Data extracts:
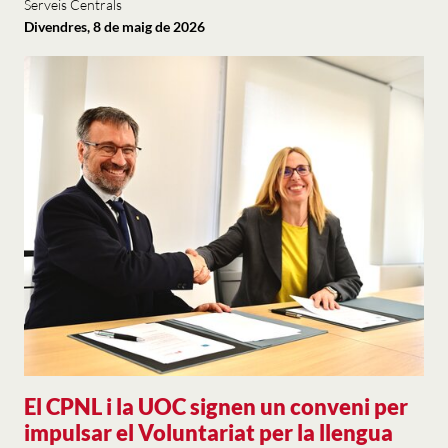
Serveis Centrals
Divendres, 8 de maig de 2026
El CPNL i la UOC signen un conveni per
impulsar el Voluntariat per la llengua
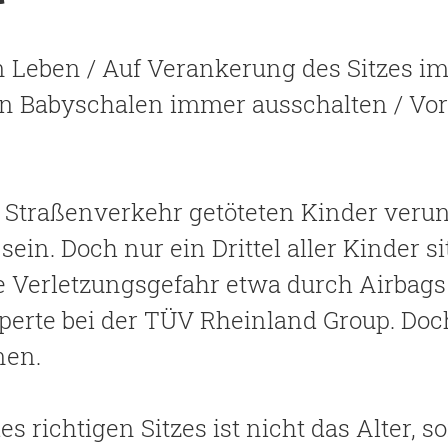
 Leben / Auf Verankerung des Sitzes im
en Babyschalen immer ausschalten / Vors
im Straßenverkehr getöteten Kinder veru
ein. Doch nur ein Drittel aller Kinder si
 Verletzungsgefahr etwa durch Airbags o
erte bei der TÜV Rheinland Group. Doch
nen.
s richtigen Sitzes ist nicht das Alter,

Problem: Could you repeat all of the data exactly, minus the pictures?

Result:
Serveis Centrals
Divendres, 8 de maig de 2026
El CPNL i la UOC signen un conveni per
impulsar el Voluntariat per la llengua
 Leben / Auf Verankerung des Sitzes im
en Babyschalen immer ausschalten / Vors
im Straßenverkehr getöteten Kinder veru
ein. Doch nur ein Drittel aller Kinder si
 Verletzungsgefahr etwa durch Airbags o
erte bei der TÜV Rheinland Group. Doch
nen.
s richtigen Sitzes ist nicht das Alter,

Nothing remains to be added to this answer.